TitleModulation of cytokine gene expression by anti-inflammatory agents following in vivo sulfur mustard injury
Publication TypeConference Proceedings
Year of Conference2003
AuthorsSabourin C.L., Stonerock M.L., Niemuth N.A., Kiser R.C., Casbohm S.L., Casillas R.P., Babin M.C., Schlager J.J.
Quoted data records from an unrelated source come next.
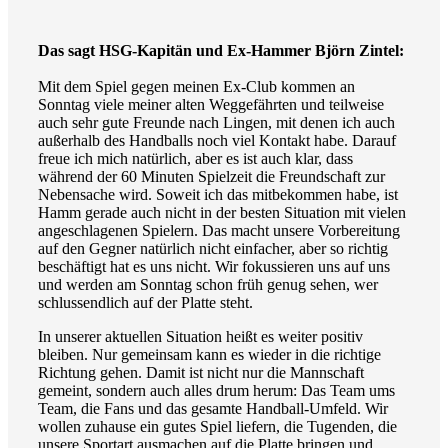
Das sagt HSG-Kapitän und Ex-Hammer Björn Zintel:
Mit dem Spiel gegen meinen Ex-Club kommen an
Sonntag viele meiner alten Weggefährten und teilweise
auch sehr gute Freunde nach Lingen, mit denen ich auch
außerhalb des Handballs noch viel Kontakt habe. Darauf
freue ich mich natürlich, aber es ist auch klar, dass
während der 60 Minuten Spielzeit die Freundschaft zur
Nebensache wird. Soweit ich das mitbekommen habe, ist
Hamm gerade auch nicht in der besten Situation mit vielen
angeschlagenen Spielern. Das macht unsere Vorbereitung
auf den Gegner natürlich nicht einfacher, aber so richtig
beschäftigt hat es uns nicht. Wir fokussieren uns auf uns
und werden am Sonntag schon früh genug sehen, wer
schlussendlich auf der Platte steht.
In unserer aktuellen Situation heißt es weiter positiv
bleiben. Nur gemeinsam kann es wieder in die richtige
Richtung gehen. Damit ist nicht nur die Mannschaft
gemeint, sondern auch alles drum herum: Das Team ums
Team, die Fans und das gesamte Handball-Umfeld. Wir
wollen zuhause ein gutes Spiel liefern, die Tugenden, die
unsere Sportart ausmachen auf die Platte bringen und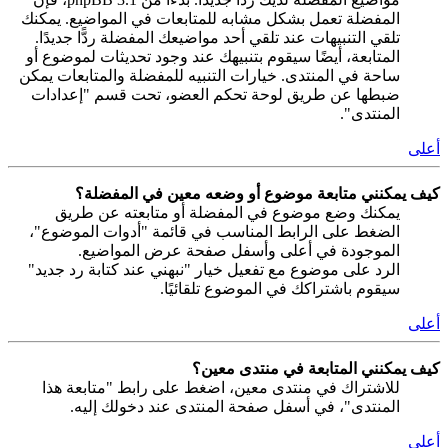
المفضلة تعمل بشكل مشابه للمتابعات في المواضيع. يمكنك
تلقي التنبيهات عند تلقي أحد مواضيعك المفضلة ردًّا جديدًا.
المتابعة، أيضًا سيقوم بتنبيهك عند وجود تحديثات لموضوع أو
ساحة في المنتدى. خيارات التنبيه للمفضلة والمتابعات يمكن
ضبطها عن طريق لوحة تحكم العضو، تحت قسم "إعدادات
المنتدى".
أعلى
كيف يمكنني متابعة موضوع أو وضعه معين في المفضلة؟
يمكنك وضع موضوع في المفضلة أو متابعته عن طريق
الضغط على الرابط المناسب في قائمة "أدوات الموضوع"،
الموجودة في أعلى وأسفل صفحة عرض المواضيع.
الرد على موضوع مع تفعيل خيار "نبهني عند كتابة رد جديد"
سيقوم باشتراكك في الموضوع تلقائيًا.
أعلى
كيف يمكنني المتابعة في منتدى معين؟
للاشتراك في منتدى معين، اضغط على رابط "متابعة هذا
المنتدى"، في أسفل صفحة المنتدى عند دخولك إليه.
أعلى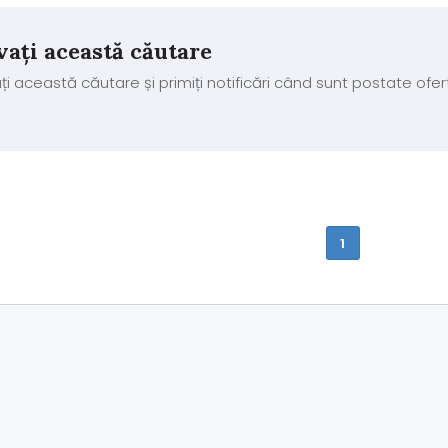
vați această căutare
ți această căutare și primiți notificări când sunt postate ofer
1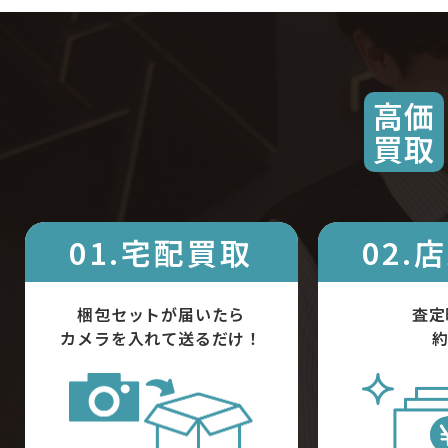
高価
買取
01.宅配買取
02.
梱包セットが届いたら
査定
カメラを入れて送るだけ！
約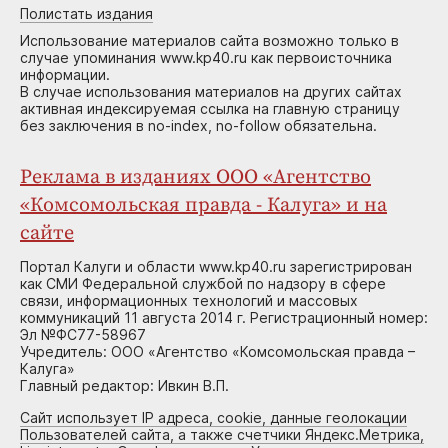
Полистать издания
Использование материалов сайта возможно только в
случае упоминания www.kp40.ru как первоисточника
информации.
В случае использования материалов на других сайтах
активная индексируемая ссылка на главную страницу
без заключения в no-index, no-follow обязательна.
Реклама в изданиях ООО «Агентство
«Комсомольская правда - Калуга» и на
сайте
Портал Калуги и области www.kp40.ru зарегистрирован
как СМИ Федеральной службой по надзору в сфере
связи, информационных технологий и массовых
коммуникаций 11 августа 2014 г. Регистрационный номер:
Эл №ФС77-58967
Учредитель: ООО «Агентство «Комсомольская правда –
Калуга»
Главный редактор: Ивкин В.П.
Сайт использует IP адреса, cookie, данные геолокации
Пользователей сайта, а также счетчики Яндекс.Метрика,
Conference NameProceedings of the 42nd Annual Meeting of the Society of Toxicology
Volume72 (S-1)
Pagination789
PublisherOxford University Press
Conference LocationSalt Lake City, UT
KeywordsSulfur Mustard
Abstract

Sulfur mustard [bis(2-chloroethyl)sulfide, SM] is a chemical warfare agent that penetrates the skin rapidly and causes extensive blistering after a latent period. We have used the mouse ear vesicant model for cutaneous SM injury quantitation to evaluate pharmacological agents in a number of drug classes, including anti-inflammatory drugs. Topically applied anti-inflammatory agents, including indomethacin and vanilloids, have been shown to reduce SM-induced skin inflammation and tissue damage. We previously identified an early increase in the in vivo expression of the inflammatory cytokines GM-CSF, IL-1b, and IL-6 following murine cutaneous exposure to SM. The goal of this study was to determine the effect of topically administered anti-inflammatory agents in reversing inflammatory mediator gene expression following SM-induced injury. Alterations in mouse (n=6) cutaneous GMCSF, IL-1b, and IL-6 gene expression from ears with and without pre-treatment with indomethacin, heptylisovanillamide, and octyl homovanillamide were examined using real time quantitative RT-PCR. Indomethacin pretreatment produced a significant reduction in the SM-mediated increase of IL-1band IL-6 mRNA levels. Heptylisovanillamide pretreatment produced significant reductions of GM-CSF, IL-1b, and IL-6 mRNA levels. Octyl homovanillamide produced an apparent reduction of cytokine mRNA levels; however, the reduction did not reach statistical significance at the present animals numbers. SM-induced inflammation was significantly modulated by all three anti-inflammatory agents as determined by reduction in tissue edema (n=10). The alteration in cytokine gene expression suggests that these drugs play a role in modulating SM-induced injury by reducing inflammatory pathways. Supported by the US Army Medical Research and Materiel Command under Contract No. DAMD17-99-D-0010, Task Order 0002.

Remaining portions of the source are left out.